Interestingly, none of the medical professionals interviewed by the newspaper discussed the side effects of GLP-1 drugs, which include mild to severe gastrointestinal distress, not to mention a popularity among those with eating disorders. To be fair, however, none of the people who spoke to the NYT were GI doctors or nutritionists.
Their lack of discussion about the drugs' physical downsides doesn't mean they're unaware of the inequities surrounding the expensive drugs, which can cost upwards of $1,300 without insurance coverage, or the privilege they have in accessing them.

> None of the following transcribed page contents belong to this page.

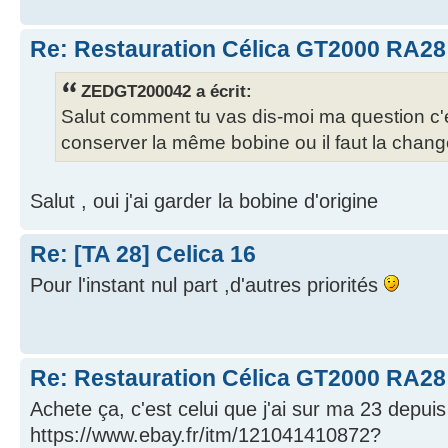
Re: Restauration Célica GT2000 RA28
ZEDGT200042 a écrit:
Salut comment tu vas dis-moi ma question c'
conserver la même bobine ou il faut la chang
Salut , oui j'ai garder la bobine d'origine
Re: [TA 28] Celica 16
Pour l'instant nul part ,d'autres priorités
Re: Restauration Célica GT2000 RA28
Achete ça, c'est celui que j'ai sur ma 23 depui
https://www.ebay.fr/itm/121041410872?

Buse, the UNC diabetes specialist, said that after his insurance stopped covering Wegovy, he was lucky enough to get a six-month bulk prescription from a colleague in Europe during a conference on that continent and fill it for a fraction of the cost.
Gibson, meanwhile, said he's had little trouble getting various GLP-1s covered by his Harvard insurance as he experiments with which will help him lose the most weight.
One clear takeaway: it's interesting to see medical professionals — not to mention specifically cardiologists and diabetes specialists — starting to shed the idea that weight is purely an issue of willpower.
"A lot of people are of the mindset that it is shameful, that it is cheating to use a drug," the Harvard cardiologist said. For Gibson, however, it's the "greatest thing [he] ever did."